See the proof below.

Explanation:

For this case we need to proof the following indentity:

`tan(x+y) = (tan (x) + tan(y))/(1- tan(x) tan(y))`

So we need to begin with the definition of tangent, we know that
`tan (x) =(sin(x))/(cos(x))` and we can do this:

`tan (x+y) = (sin (x+y))/(cos(x+y))` (1)

We also have the following identities:

`sin (a+b) = sin (a) cos(b) + sin (b) cos(a)`

`cos(a+b)= cos(a) cos(b) - sin(a) sin(b)`

Now we can apply those identities into equation (1) like this:

`tan (x+y) =(sin (x) cos(y) + sin (y) cos(x))/(cos(x) cos(y) - sin(x) sin(y))` (2)

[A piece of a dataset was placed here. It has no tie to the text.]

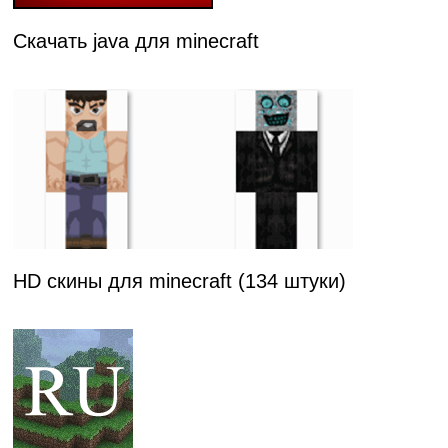
Скачать java для minecraft
HD скины для minecraft (134 штуки)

We can divide numerator and denominator from expression (2) by
`(1)/(cos(x) cos(y))` we got this:

`tan (x+y) = ((sin (x) cos(y))/(cos (x) cos(y)) + (sin(y) cos(x))/(cos(x) cos(y)))/((cos(x) cos(y))/(cos(x) cos(y)) -(sin(x)sin(y))/(cos(x) cos(y)))`

And simplifying we got:

`tan (x+y) = (tan(x) + tan(y))/(1-tan(x) tan(y))`

And that complete the proof.